Article

Ramalingam Discusses Osimertinib Efficacy and the Journey to Overcome Acquired Resistance

Author(s):

Suresh S. Ramalingam, MD, describes findings with osimertinib, and discusses the emerging body of data exploring primary and acquired resistance mechanisms to the third-generation agent.

Suresh S. Ramalingam, MD

The encouraging activity with osimertinib (Tagrisso) for patients with EGFR-mutant non—small cell lung cancer (NSCLC) continues to be highlighted in the form of prolonged progression-free survival (PFS); however, next steps are focusing on understanding the primary and acquired resistance mechanisms to the third-generation EGFR inhibitor.

Regarding its benefit, frontline osimertinib continued to show extended PFS in patients with advanced EGFR-mutant NSCLC, according to final efficacy and safety results from phase I expansion cohorts of the AURA trial that were presented at the 2019 European Lung Cancer Congress (ELCC).1

At a median follow-up of 19.1 months, the median PFS in patients who received the third-generation EGFR inhibitor at 80 mg was 22.1 months (95% CI, 12.3-30.2) and was 19.3 months (95% CI, 11.1-26.0) for those who received it at 160 mg, leading to an overall median PFS of 20.5 months (95% CI, 13.7-26.1).

The FDA approved osimertinib as a first-line treatment for patients with NSCLC whose tumors harbor EGFR mutations (exon 19 deletions or exon 21 L858R substitution mutations) in April 2018.

However, studies have emerged exploring primary and acquired resistance mechanisms to osimertinib.
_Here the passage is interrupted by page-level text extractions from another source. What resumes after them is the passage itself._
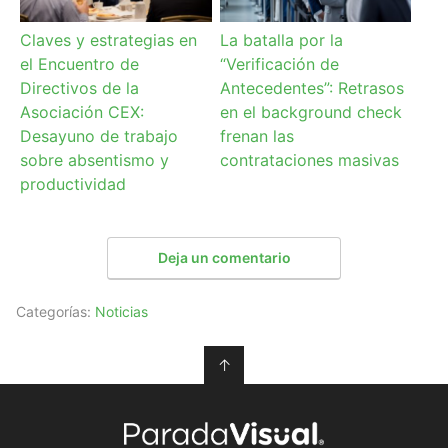
Claves y estrategias en
La batalla por la
el Encuentro de
“Verificación de
Directivos de la
Antecedentes”: Retrasos
Asociación CEX:
en el background check
Desayuno de trabajo
frenan las
sobre absentismo y
contrataciones masivas
productividad
Deja un comentario
Categorías:
Noticias
↑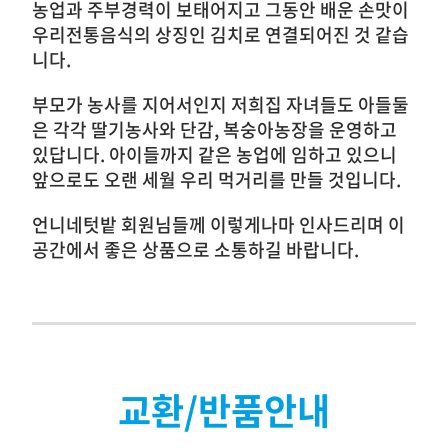
농업과 주부경력이 보태어지고 그동안 배운 손맛이
우리전통음식의 상징인 김치로 연결되어진 것 같습
니다.
부모가 농사를 지어서인지 저희집 자녀들도 아들둘
은 각각 딸기농사와 단감, 복숭아농장을 운영하고
있답니다. 아이들까지 같은 농업에 임하고 있으니
앞으로도 오랜 세월 우리 먹거리를 만들 것입니다.
언니네텃밭 회원님들께 이렇게나마 인사드리며 이
공간에서 좋은 상품으로 소통하길 바랍니다.
교환/반품안내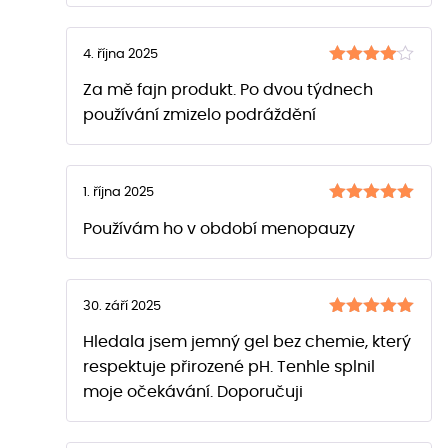
4. října 2025
Hodnocení
Za mě fajn produkt. Po dvou týdnech
z 5
4
používání zmizelo podráždění
1. října 2025
Hodnocení
Používám ho v období menopauzy
z 5
5
30. září 2025
Hodnocení
Hledala jsem jemný gel bez chemie, který
z 5
5
respektuje přirozené pH. Tenhle splnil
moje očekávání. Doporučuji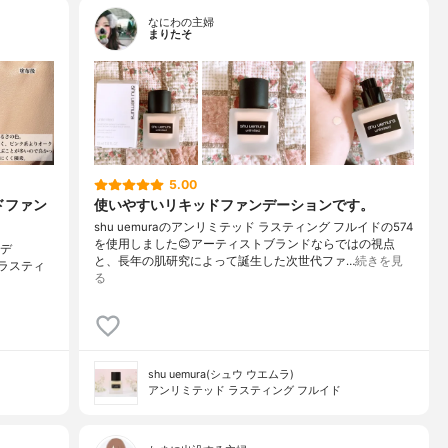
なにわの主婦
まりたそ
5.00
ドファン
使いやすいリキッドファンデーションです。
shu uemuraのアンリミテッド ラスティング フルイドの574
を使用しました😊アーティストブランドならではの視点
ンデ
と、長年の肌研究によって誕生した次世代ファ…
続きを見
ド ラスティ
る
shu uemura(シュウ ウエムラ)
アンリミテッド ラスティング フルイド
A Chinese study presented at the meeting evaluated targeted next-generation sequencing of patients with stage IIIb-IV EGFR-mutant T790M NSCLC to detect molecular marker status.

Findings showed that of the 117 patients who received osimertinib, 82.91% developed acquired resistance, and 7.69% had primary resistance.2 From the baseline samples, it was determined that there were 3 (33.33%) patients with MET amplification, 1 (11.11%) patient with BCL2L11 loss, 1 (11.11%) patient with ERBB2 amplification, 1 (11.11%) patient with PTEN mutation, 1 (11.11%) patient with EZH2 mutation, and 2 (22.22%) patients with unknown status. The data suggest that the mechanisms of this resistance could be highly heterogeneous.

“Acquired resistance to EGFR TKIs, or any other TKI for that matter, is matter of fact: it happens,” said Suresh S. Ramalingam, MD. “What we’re beginning to learn is what the resistance mechanisms to osimertinib are.”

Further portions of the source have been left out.